The answer is an exact repeat of the entries below, with the pictures omitted.

# [Data section]
•••

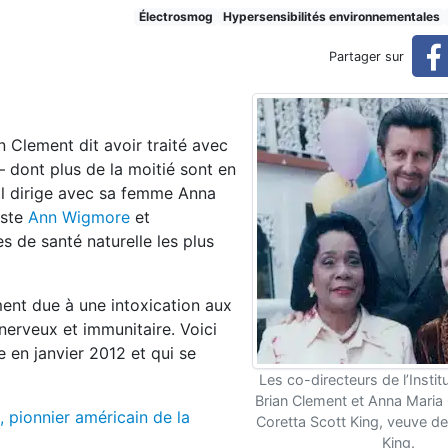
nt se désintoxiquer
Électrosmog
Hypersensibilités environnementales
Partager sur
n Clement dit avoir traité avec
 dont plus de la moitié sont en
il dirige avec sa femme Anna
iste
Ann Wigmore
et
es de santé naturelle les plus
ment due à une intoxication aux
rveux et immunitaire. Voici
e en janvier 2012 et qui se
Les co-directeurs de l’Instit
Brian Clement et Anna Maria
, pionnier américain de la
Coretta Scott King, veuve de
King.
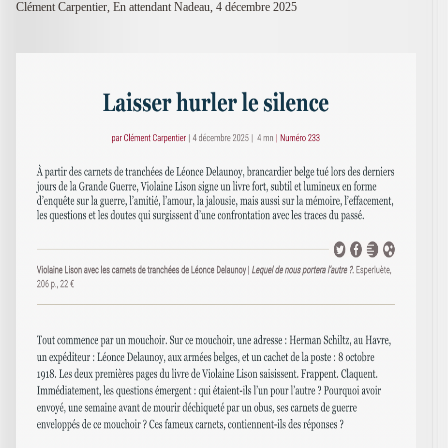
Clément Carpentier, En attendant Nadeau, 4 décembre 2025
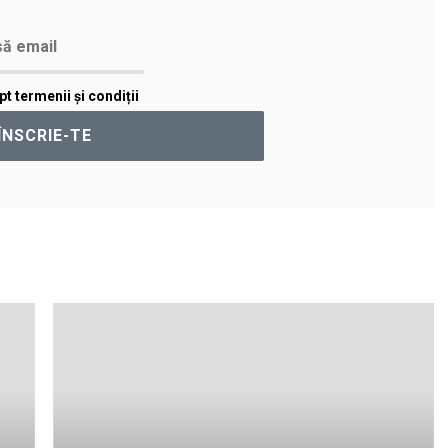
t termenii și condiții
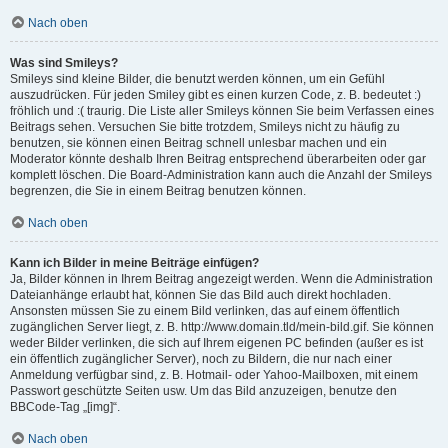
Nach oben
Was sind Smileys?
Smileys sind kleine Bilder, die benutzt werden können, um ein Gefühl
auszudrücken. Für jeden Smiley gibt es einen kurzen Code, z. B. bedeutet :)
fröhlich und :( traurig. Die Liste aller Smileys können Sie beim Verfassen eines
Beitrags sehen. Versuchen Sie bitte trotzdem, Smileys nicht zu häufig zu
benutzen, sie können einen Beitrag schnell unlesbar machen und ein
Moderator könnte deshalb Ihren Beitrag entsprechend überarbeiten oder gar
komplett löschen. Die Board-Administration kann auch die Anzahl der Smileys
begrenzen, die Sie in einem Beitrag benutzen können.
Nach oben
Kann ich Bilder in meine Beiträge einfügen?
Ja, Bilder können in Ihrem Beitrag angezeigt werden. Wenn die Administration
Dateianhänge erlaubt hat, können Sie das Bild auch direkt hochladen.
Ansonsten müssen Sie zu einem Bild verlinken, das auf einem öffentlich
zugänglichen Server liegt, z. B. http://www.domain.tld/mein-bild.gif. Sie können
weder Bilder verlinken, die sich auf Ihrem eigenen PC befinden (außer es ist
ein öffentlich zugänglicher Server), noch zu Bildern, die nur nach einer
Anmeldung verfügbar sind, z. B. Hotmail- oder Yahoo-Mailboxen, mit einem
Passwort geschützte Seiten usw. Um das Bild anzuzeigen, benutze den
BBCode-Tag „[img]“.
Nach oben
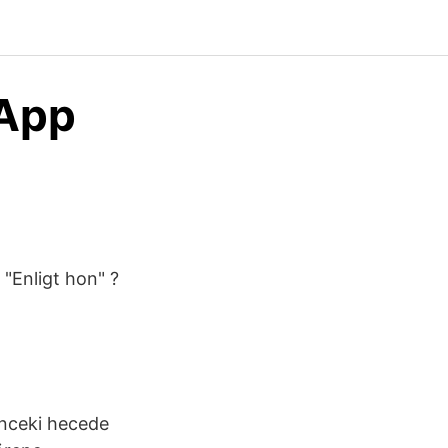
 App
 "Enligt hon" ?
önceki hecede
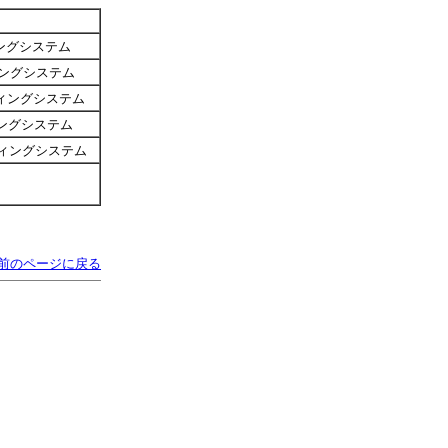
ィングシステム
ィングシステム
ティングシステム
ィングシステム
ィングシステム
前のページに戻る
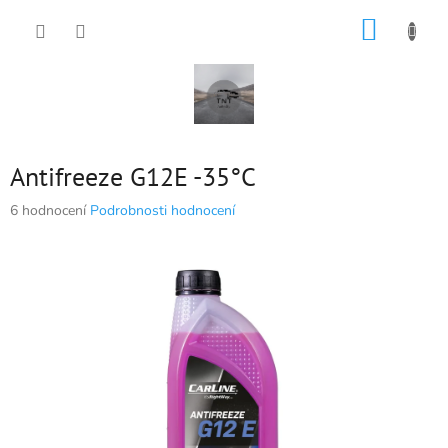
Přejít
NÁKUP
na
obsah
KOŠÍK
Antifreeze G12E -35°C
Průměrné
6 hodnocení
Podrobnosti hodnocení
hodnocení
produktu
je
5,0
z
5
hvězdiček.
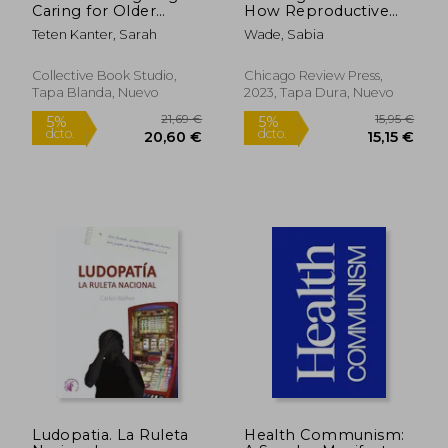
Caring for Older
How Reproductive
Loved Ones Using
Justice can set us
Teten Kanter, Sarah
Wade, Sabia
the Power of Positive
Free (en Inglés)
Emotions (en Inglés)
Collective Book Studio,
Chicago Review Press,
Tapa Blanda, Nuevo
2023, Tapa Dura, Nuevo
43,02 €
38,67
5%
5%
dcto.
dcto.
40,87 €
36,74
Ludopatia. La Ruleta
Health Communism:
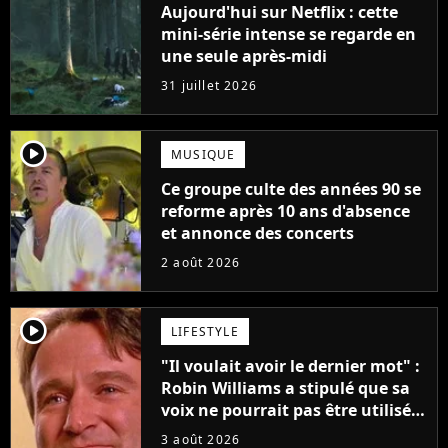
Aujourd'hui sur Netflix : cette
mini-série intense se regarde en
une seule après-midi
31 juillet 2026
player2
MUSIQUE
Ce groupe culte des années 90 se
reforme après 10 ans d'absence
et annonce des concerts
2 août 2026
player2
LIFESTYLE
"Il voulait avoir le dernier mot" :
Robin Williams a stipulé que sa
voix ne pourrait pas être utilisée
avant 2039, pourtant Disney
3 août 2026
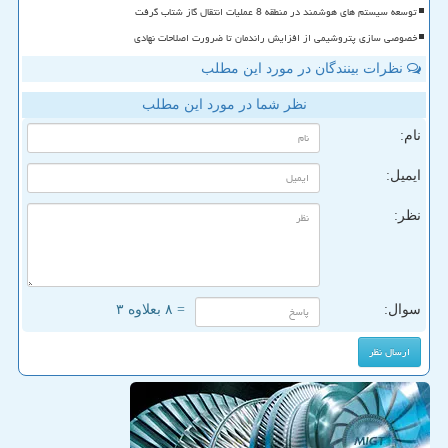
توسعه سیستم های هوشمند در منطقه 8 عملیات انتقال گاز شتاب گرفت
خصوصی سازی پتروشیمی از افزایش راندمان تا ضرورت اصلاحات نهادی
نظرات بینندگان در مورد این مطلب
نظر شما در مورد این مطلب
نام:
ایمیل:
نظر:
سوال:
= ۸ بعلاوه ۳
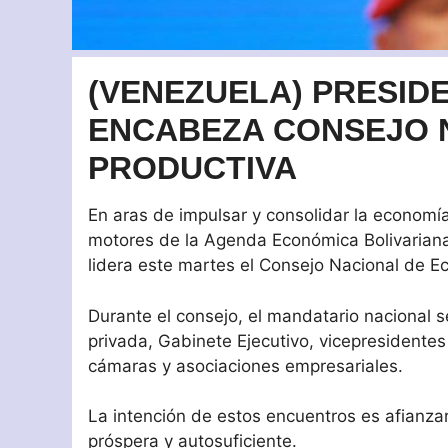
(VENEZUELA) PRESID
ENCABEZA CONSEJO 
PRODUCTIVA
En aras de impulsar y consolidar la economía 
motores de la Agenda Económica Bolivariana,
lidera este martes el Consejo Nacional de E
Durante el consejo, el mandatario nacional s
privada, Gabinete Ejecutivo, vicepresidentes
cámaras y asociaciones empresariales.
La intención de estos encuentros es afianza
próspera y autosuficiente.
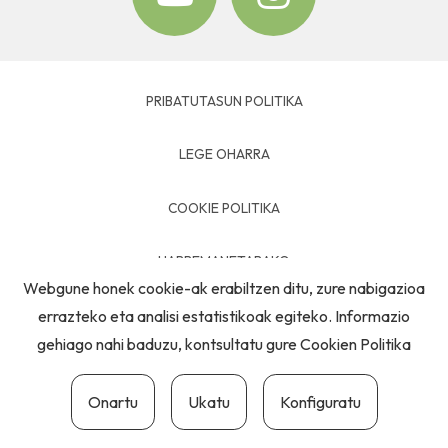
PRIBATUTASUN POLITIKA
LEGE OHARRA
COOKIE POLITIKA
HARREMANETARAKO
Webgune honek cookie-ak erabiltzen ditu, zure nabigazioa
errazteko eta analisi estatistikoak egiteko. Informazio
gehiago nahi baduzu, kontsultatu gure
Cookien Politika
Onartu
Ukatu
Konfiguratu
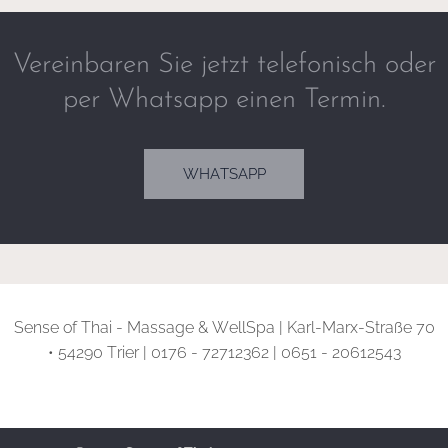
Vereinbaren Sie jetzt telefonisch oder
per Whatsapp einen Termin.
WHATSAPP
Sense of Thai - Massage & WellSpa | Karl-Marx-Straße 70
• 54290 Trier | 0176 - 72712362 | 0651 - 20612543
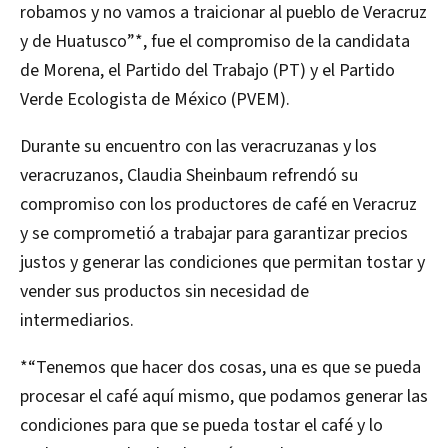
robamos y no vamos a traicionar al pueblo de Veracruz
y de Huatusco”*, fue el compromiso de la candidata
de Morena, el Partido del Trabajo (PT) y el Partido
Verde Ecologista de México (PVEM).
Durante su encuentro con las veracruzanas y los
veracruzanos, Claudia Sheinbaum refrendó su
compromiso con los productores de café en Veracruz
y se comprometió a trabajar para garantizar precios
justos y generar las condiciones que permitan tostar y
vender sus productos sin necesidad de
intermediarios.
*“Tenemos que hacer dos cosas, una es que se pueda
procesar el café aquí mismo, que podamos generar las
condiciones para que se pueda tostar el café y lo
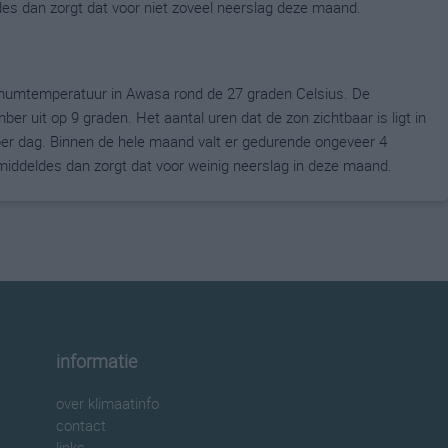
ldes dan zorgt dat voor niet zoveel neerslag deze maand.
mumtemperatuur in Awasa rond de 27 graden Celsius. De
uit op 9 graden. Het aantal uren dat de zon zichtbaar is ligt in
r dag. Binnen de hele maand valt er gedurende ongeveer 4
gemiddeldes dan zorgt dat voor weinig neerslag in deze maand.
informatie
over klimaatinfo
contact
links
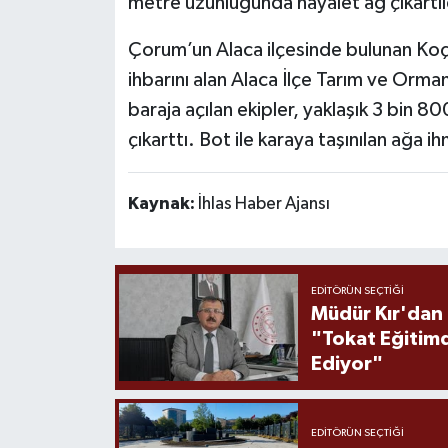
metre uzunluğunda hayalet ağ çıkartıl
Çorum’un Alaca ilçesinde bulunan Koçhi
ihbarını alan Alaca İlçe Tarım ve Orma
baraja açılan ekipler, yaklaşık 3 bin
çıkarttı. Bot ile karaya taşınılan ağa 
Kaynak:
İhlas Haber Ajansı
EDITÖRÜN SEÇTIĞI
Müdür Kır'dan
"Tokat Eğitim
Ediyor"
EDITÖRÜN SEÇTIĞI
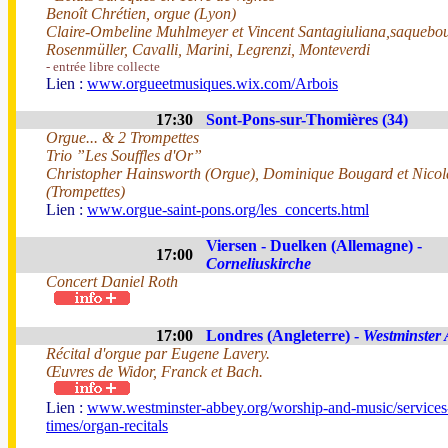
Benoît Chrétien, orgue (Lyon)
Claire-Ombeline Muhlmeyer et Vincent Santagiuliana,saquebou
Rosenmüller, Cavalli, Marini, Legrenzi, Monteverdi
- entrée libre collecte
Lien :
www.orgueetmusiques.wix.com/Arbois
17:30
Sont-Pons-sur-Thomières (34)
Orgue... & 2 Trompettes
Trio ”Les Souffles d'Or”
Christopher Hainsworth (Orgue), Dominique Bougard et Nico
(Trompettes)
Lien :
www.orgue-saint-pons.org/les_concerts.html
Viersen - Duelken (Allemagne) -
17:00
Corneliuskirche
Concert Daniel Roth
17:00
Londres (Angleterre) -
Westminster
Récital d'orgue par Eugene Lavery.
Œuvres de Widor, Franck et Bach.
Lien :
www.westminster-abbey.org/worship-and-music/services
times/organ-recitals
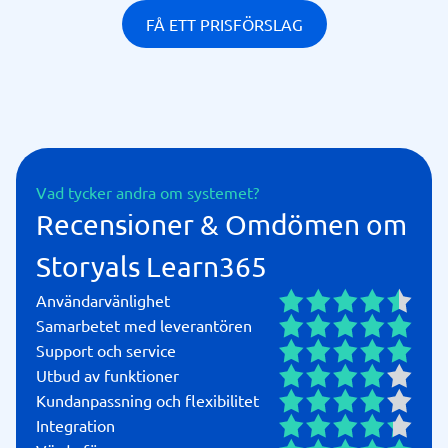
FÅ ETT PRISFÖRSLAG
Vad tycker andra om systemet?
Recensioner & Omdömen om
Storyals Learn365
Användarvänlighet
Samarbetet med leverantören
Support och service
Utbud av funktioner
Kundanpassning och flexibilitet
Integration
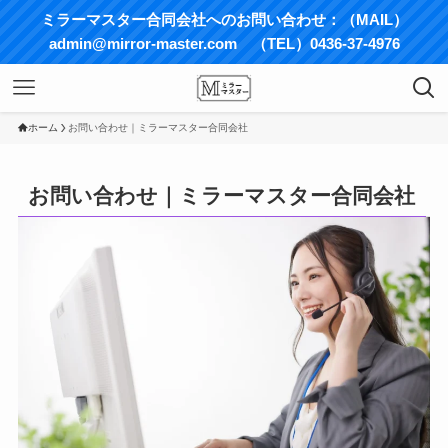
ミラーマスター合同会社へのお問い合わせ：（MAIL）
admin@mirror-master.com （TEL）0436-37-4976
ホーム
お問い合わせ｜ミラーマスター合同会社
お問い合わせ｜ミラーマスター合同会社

•••

# [Response area]
nt se désintoxiquer
Électrosmog
Hypersensibilités environnementales
Partager sur
n Clement dit avoir traité avec
 dont plus de la moitié sont en
il dirige avec sa femme Anna
iste
Ann Wigmore
et
es de santé naturelle les plus
ment due à une intoxication aux
rveux et immunitaire. Voici
e en janvier 2012 et qui se
Les co-directeurs de l’Instit
Brian Clement et Anna Maria
, pionnier américain de la
Coretta Scott King, veuve de
King.
Clément Carpentier, En attendant Nadeau, 4 décembre 2025
t termenii și condiții
Nach oben
Was sind Smileys?
Smileys sind kleine Bilder, die benutzt werden können, um ein Gefühl
auszudrücken. Für jeden Smiley gibt es einen kurzen Code, z. B. bedeutet :)
fröhlich und :( traurig. Die Liste aller Smileys können Sie beim Verfassen eines
Beitrags sehen. Versuchen Sie bitte trotzdem, Smileys nicht zu häufig zu
benutzen, sie können einen Beitrag schnell unlesbar machen und ein
Moderator könnte deshalb Ihren Beitrag entsprechend überarbeiten oder gar
komplett löschen. Die Board-Administration kann auch die Anzahl der Smileys
begrenzen, die Sie in einem Beitrag benutzen können.
Nach oben
Kann ich Bilder in meine Beiträge einfügen?
Ja, Bilder können in Ihrem Beitrag angezeigt werden. Wenn die Administration
Dateianhänge erlaubt hat, können Sie das Bild auch direkt hochladen.
Ansonsten müssen Sie zu einem Bild verlinken, das auf einem öffentlich
zugänglichen Server liegt, z. B. http://www.domain.tld/mein-bild.gif. Sie können
weder Bilder verlinken, die sich auf Ihrem eigenen PC befinden (außer es ist
ein öffentlich zugänglicher Server), noch zu Bildern, die nur nach einer
Anmeldung verfügbar sind, z. B. Hotmail- oder Yahoo-Mailboxen, mit einem
Passwort geschützte Seiten usw. Um das Bild anzuzeigen, benutze den
BBCode-Tag „[img]“.
Nach oben
 App
 "Enligt hon" ?
önceki hecede
ィングシステム
ィングシステム
ティングシステム
ィングシステム
ィングシステム
前のページに戻る
Přejít
NÁKUP
na
obsah
KOŠÍK
Antifreeze G12E -35°C
Průměrné
6 hodnocení
Podrobnosti hodnocení
hodnocení
produktu
je
5,0
z
5
hvězdiček.
Caring for Older
How Reproductive
Loved Ones Using
Justice can set us
Teten Kanter, Sarah
Wade, Sabia
the Power of Positive
Free (en Inglés)
Emotions (en Inglés)
Collective Book Studio,
Chicago Review Press,
Tapa Blanda, Nuevo
2023, Tapa Dura, Nuevo
43,02 €
38,67
5%
5%
dcto.
dcto.
40,87 €
36,74
Ludopatia. La Ruleta
Health Communism:
Aujourd'hui sur Netflix : cette
mini-série intense se regarde en
une seule après-midi
31 juillet 2026
player2
MUSIQUE
Ce groupe culte des années 90 se
reforme après 10 ans d'absence
et annonce des concerts
2 août 2026
player2
LIFESTYLE
"Il voulait avoir le dernier mot" :
Robin Williams a stipulé que sa
voix ne pourrait pas être utilisée
avant 2039, pourtant Disney
3 août 2026
توسعه سیستم های هوشمند در منطقه 8 عملیات انتقال گاز شتاب گرفت
خصوصی سازی پتروشیمی از افزایش راندمان تا ضرورت اصلاحات نهادی
نظرات بینندگان در مورد این مطلب
نظر شما در مورد این مطلب
نام:
ایمیل:
نظر:
سوال:
= ۸ بعلاوه ۳
(VENEZUELA) PRESID
ENCABEZA CONSEJO 
PRODUCTIVA
En aras de impulsar y consolidar la economía 
motores de la Agenda Económica Bolivariana,
lidera este martes el Consejo Nacional de E
Durante el consejo, el mandatario nacional s
privada, Gabinete Ejecutivo, vicepresidentes
cámaras y asociaciones empresariales.
La intención de estos encuentros es afianza
próspera y autosuficiente.
PRIBATUTASUN POLITIKA
LEGE OHARRA
COOKIE POLITIKA
HARREMANETARAKO
Webgune honek cookie-ak erabiltzen ditu, zure nabigazioa
errazteko eta analisi estatistikoak egiteko. Informazio
gehiago nahi baduzu, kontsultatu gure
Cookien Politika
Onartu
Ukatu
Konfiguratu
Vereinbaren Sie jetzt telefonisch oder
per Whatsapp einen Termin.
WHATSAPP
Sense of Thai - Massage & WellSpa | Karl-Marx-Straße 70
• 54290 Trier | 0176 - 72712362 | 0651 - 20612543
robamos y no vamos a traicionar al pueblo de Veracruz
y de Huatusco”*, fue el compromiso de la candidata
de Morena, el Partido del Trabajo (PT) y el Partido
Verde Ecologista de México (PVEM).
Durante su encuentro con las veracruzanas y los
veracruzanos, Claudia Sheinbaum refrendó su
compromiso con los productores de café en Veracruz
y se comprometió a trabajar para garantizar precios
justos y generar las condiciones que permitan tostar y
vender sus productos sin necesidad de
intermediarios.
*“Tenemos que hacer dos cosas, una es que se pueda
procesar el café aquí mismo, que podamos generar las
condiciones para que se pueda tostar el café y lo
ldes dan zorgt dat voor niet zoveel neerslag deze maand.
mumtemperatuur in Awasa rond de 27 graden Celsius. De
uit op 9 graden. Het aantal uren dat de zon zichtbaar is ligt in
r dag. Binnen de hele maand valt er gedurende ongeveer 4
gemiddeldes dan zorgt dat voor weinig neerslag in deze maand.
informatie
over klimaatinfo
contact
links
metre uzunluğunda hayalet ağ çıkartıl
Çorum’un Alaca ilçesinde bulunan Koçhi
ihbarını alan Alaca İlçe Tarım ve Orma
baraja açılan ekipler, yaklaşık 3 bin
çıkarttı. Bot ile karaya taşınılan ağa 
Kaynak:
İhlas Haber Ajansı
EDITÖRÜN SEÇTIĞI
Müdür Kır'dan
"Tokat Eğitim
Ediyor"
EDITÖRÜN SEÇTIĞI
Benoît Chrétien, orgue (Lyon)
Claire-Ombeline Muhlmeyer et Vincent Santagiuliana,saquebou
Rosenmüller, Cavalli, Marini, Legrenzi, Monteverdi
- entrée libre collecte
Lien :
www.orgueetmusiques.wix.com/Arbois
17:30
Sont-Pons-sur-Thomières (34)
Orgue... & 2 Trompettes
Trio ”Les Souffles d'Or”
Christopher Hainsworth (Orgue), Dominique Bougard et Nico
(Trompettes)
Lien :
www.orgue-saint-pons.org/les_concerts.html
Viersen - Duelken (Allemagne) -
17:00
Corneliuskirche
Concert Daniel Roth
17:00
Londres (Angleterre) -
Westminster
Récital d'orgue par Eugene Lavery.
Œuvres de Widor, Franck et Bach.
Lien :
www.westminster-abbey.org/worship-and-music/services
times/organ-recitals
FÅ ETT PRISFÖRSLAG
Vad tycker andra om systemet?
Recensioner & Omdömen om
Storyals Learn365
Användarvänlighet
Samarbetet med leverantören
Support och service
Utbud av funktioner
Kundanpassning och flexibilitet
Integration
ミラーマスター合同会社へのお問い合わせ：（MAIL）
admin@mirror-master.com （TEL）0436-37-4976
ホーム
お問い合わせ｜ミラーマスター合同会社
お問い合わせ｜ミラーマスター合同会社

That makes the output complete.